Not Just a Developer

Article

Beyond SQL vs NoSQL (Part 2)

Learning About Distributed Systems

Jun 27, 2024

7 min read

This is the second part of a two-part article. Part 1 focuses on databases and their functionality, while Part 2 delves into distributed systems and how they handle data.

In this article I will cover the following topics:

Basic properties of distributed systems
Replication
Partitioning

Reliable, Scalable and Maintainable

Before diving into more specific topics, it's important to understand the basic properties used to evaluate any distributed system. These are: Reliability, Scalability, and Maintainability.

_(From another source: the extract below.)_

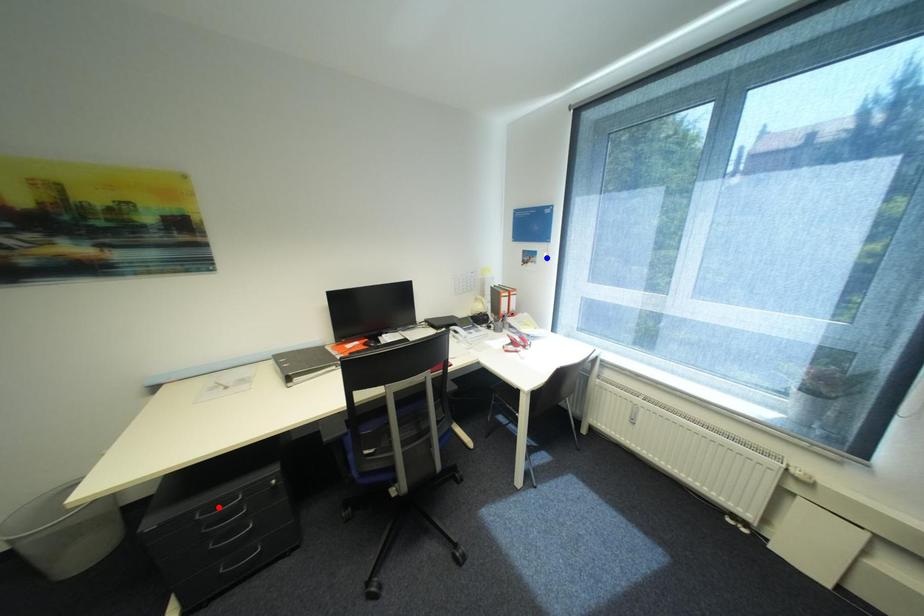 Question: In the image, two points are highlighted. Which point is nearer to the camera? Reply with the corresponding letter.

Choices:
 (A) blue point
 (B) red point

Answer: (B)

A system is considered reliable when it continues to function even when things go wrong. The issues that can arise are known as "faults," which are defined as "one component of the system deviating from its specification." Our goal is to design systems that are "fault tolerant," meaning they can handle these faults and prevent them from causing "failures" (where the entire system fails).

Next, we have scalability, which is often a primary goal for developers. Scalability is the ability of a system to handle an "increased load." To measure this load, we use load parameters such as requests per second, read/write ratios of the database, etc.

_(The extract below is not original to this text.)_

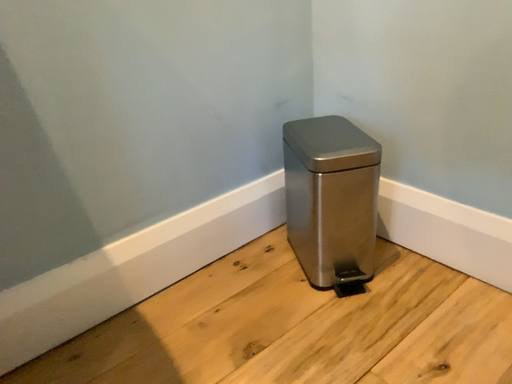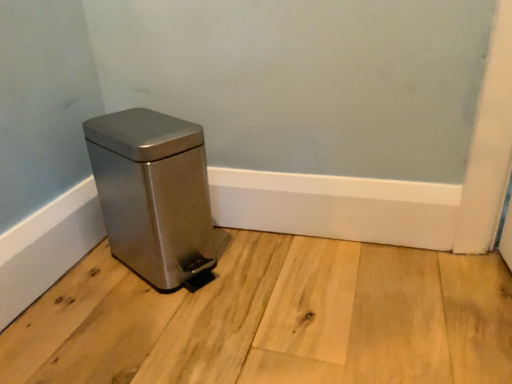 Question: How did the camera likely rotate when shooting the video?

Choices:
 (A) rotated downward
 (B) rotated upward

Answer: (B)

A commonly used metric is "response time," which is the time a client perceives between making a request and receiving a response. We often work with percentiles of response time, such as the 50th percentile (P50), which represents the median response time. For example, if the P50 is 200 ms, it means half of the requests take less than 200 ms and the other half take more. Other common percentiles are P95, P99, and P99.9.

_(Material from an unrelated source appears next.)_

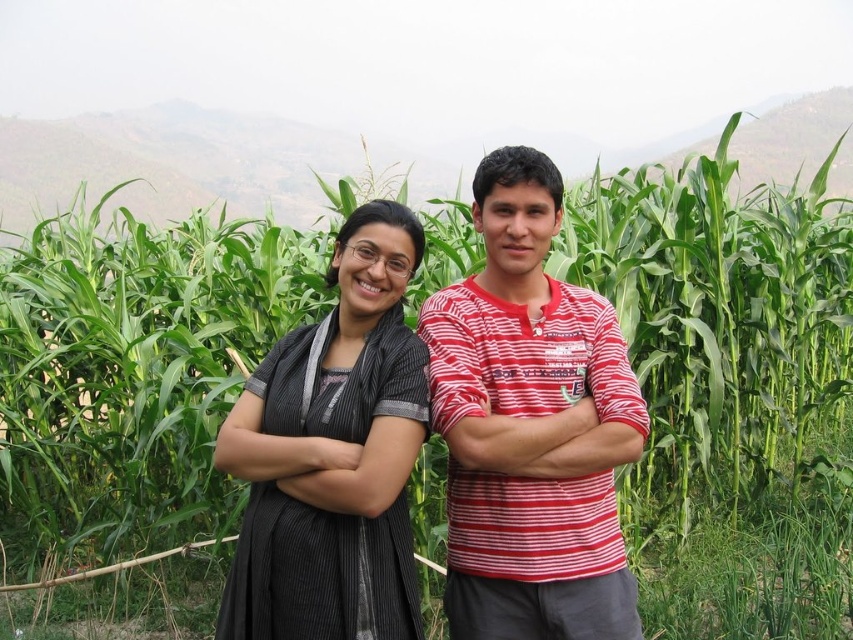 You are a fashion designer observing the two outfits in the image. The striped cotton shirt at center and the matte black dress at center are both placed on a mannequin. If you want to create a new outfit that combines elements from both, which garment should you use as the base to ensure the combined outfit isn not too bulky? Explain your reasoning.

The striped cotton shirt at center has a larger width than the matte black dress at center. To avoid bulkiness, the matte black dress at center should be used as the base since it is narrower and less likely to add excessive volume when combined with other elements.

You are standing in front of the cornfield and see the point at coordinates [531,426]. What object is located at this point?

The point at coordinates [531,426] corresponds to the striped cotton shirt at center.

These percentiles are used in Service Level Agreements (SLAs) to determine when a system is considered UP or DOWN. It's typical to consider a system up if P50 is less than 200 ms and P99 is less than 1 second. An interesting fact is that Amazon observed a 1% decrease in sales for every 100 ms increase in response time. Amazon specifically aims for the 99.9th percentile because achieving 99.99 (1/10,000) is too costly. Reducing very high percentiles is challenging because it involves dealing with outliers.

Scalability can be achieved through "scale up" (vertical scaling), where we improve the power of our machines, or "scale out" (horizontal scaling), where we add more machines with the same power.

With the advent of cloud computing, the concept of "elasticity" has gained importance. This allows the system to automatically add and remove resources based on the workload, which is particularly useful for systems with high and unpredictable loads.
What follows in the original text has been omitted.